Permutations and combinations

In summary, permutation and combination can be difficult to understand at first, but with time and practice, it becomes easier. It is a useful concept in estimating probabilities and number of ways things can be combined or ordered. Good sources for learning this topic include Khan Academy and various online videos. It's important to remember the difference between permutations and combinations, and there are various mnemonic devices that can aid in remembering this. The concept of combinatorics can be applied to many different areas, but it often involves counting and optimization techniques.
  • #1
Kaushik
282
17
TL;DR Summary
Is 'Permutation and combination' hard to understand ?
Summary: Is 'Permutation and combination' hard to understand ?

I am facing difficulties in understanding this concept. So I would like to ask some questions to enhance my knowledge in this topic.
My questions are-
  1. Does it require time to grasp this concept?
  2. Is it normal to get confused?
  3. How was your experience learning this topic?
  4. Can I get any good source where I can learn this topic?
  5. Any good video on this topic would also help?
 
Physics news on Phys.org
  • #2
Yes, it takes some time to get straight.

Yes, it’s confusing at first.

It’s very useful in estimating probabilities and number of ways things can be combined or ordered.

Go to Khan Academy, they should have some good videos on it.

In mathematics, it’s often called combinatorics.
 
  • Informative
Likes Kaushik
  • #3
jedishrfu said:
Go to Khan Academy, they should have some good videos on it.
Thanks for your suggestion!
 
  • #4
jedishrfu said:
Yes, it’s confusing at first.
At first? I still hate counting ... especially in all cases where it is not ##n!## or ##\binom n k##.
 
  • Like
Likes Kaushik
  • #5
Understanding combinatorics does take study and practice but worth the effort.

I use a simple memory trick (mnemonic).
Combinatorics -- combination -- element order is not important.
Permutation -- mutation means change -- order is important.
 
  • Like
Likes jedishrfu and Kaushik
  • #6
fresh_42 said:
At first? I still hate counting ... especially in all cases where it is not ##n!## or ##\binom n k##.
True!
 
  • #7
Klystron said:
Understanding combinatorics does take study and practice but worth the effort.

I use a simple memory trick (mnemonic).
Combinatorics -- combination -- element order is not important.
Permutation -- mutation means change -- order is important.
Thanks!
 
  • Like
Likes Klystron
  • #8
I remember attempting to compute the number of sudoku patterns and always failing to consider some symmetry which decreases the count or other rule flexibility that increases the count.

I was trying to prove the minimum of 17 numbers are needed at the start to create an unambiguous puzzle.

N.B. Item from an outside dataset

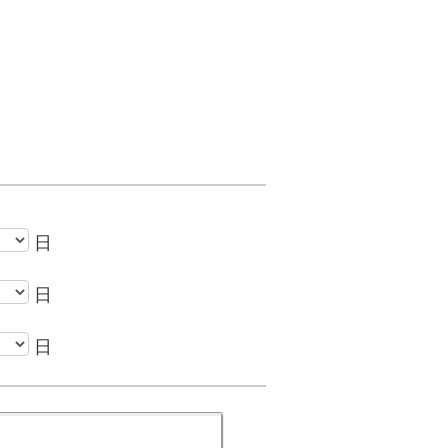
日
日
日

I also tried to prove that starting with a single solution generating all permutations allowed would match all possible solutions too. Failed there, lost in the complexity of the puzzle.
 
  • Like
Likes Kaushik and Klystron
  • #9
Klystron said:
Combinatorics -- combination -- element order is not important.
Permutation -- mutation means change -- order is important.

Can we say that permutation is always greater than or equal to combinations?
 
  • #10
Kaushik said:
Can we say that permutation is always greater than or equal to combinations?
No they are two different concepts that can be used together or separately.
 
  • Like
Likes Kaushik
  • #11
jedishrfu said:
I remember attempting to compute the number of sudoku patterns and always failing to consider some symmetry which decreases the count or other rule flexibility that increases the count.

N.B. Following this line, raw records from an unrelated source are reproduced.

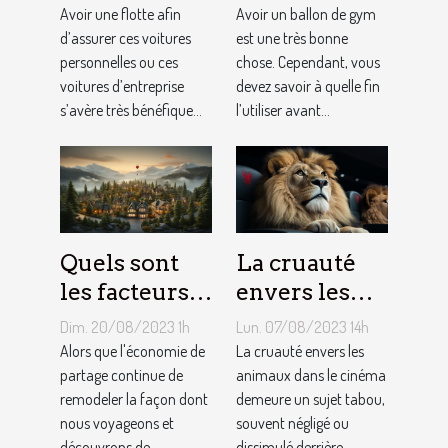
flotte : est-il
faire avec un
Avoir une flotte afin
Avoir un ballon de gym
si
d’assurer ces voitures
ballon de
est une très bonne
personnelles ou ces
chose. Cependant, vous
bénéfique ?
gym ?
voitures d’entreprise
devez savoir à quelle fin
s’avère très bénéfique...
l’utiliser avant...
Quels sont
La cruauté
les facteurs
envers les
qui sous-
animaux
Dim. 20/08/2023 1h
Lun. 07/08/2023 14h
tendent la
dans le
Alors que l'économie de
La cruauté envers les
tarification
partage continue de
cinéma : un
animaux dans le cinéma
remodeler la façon dont
demeure un sujet tabou,
des services
sujet tabou
nous voyageons et
souvent négligé ou
de
découvrons de
dissimulé derrière...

I was trying to prove the minimum of 17 numbers are needed at the start to create an unambiguous puzzle.

I also tried to prove that starting with a single solution generating all permutations allowed would match all possible solutions too. Failed there, lost in the complexity of the puzzle.
I remember a paper (seminar or diploma or something) about sudokus, IIRC about computational complexity. It was definitely thicker than just a few pages.
 
  • Like
Likes jedishrfu
  • #12
The basic concepts are easy. And if one could do brute force counting rapidly, the problems would be easy. But in reality, the problems and examples often require a great number of tricks, bookkeeping, and ingenuity to do the counting. That can be hard.
 
  • Like
Likes Kaushik
  • #13
One of the interesting things I was exploring was how to create a program to generate sudokus. Initially, I thought it had to plunk in numbers and try to maintain the rules.

However, in doing so I realized that's like trying to generate a random deck of cards by generating a card number and searching your list to see if it's there and if so generate another.

As you can imagine it takes longer and longer to fill the list with 52 random distinct numbers.

The better way is to generate a list from 1 to 52 and select two cards randomly from the list and swap them. After 10 to 20 swaps your deck is pretty well shuffled and it was a fixed time to do so.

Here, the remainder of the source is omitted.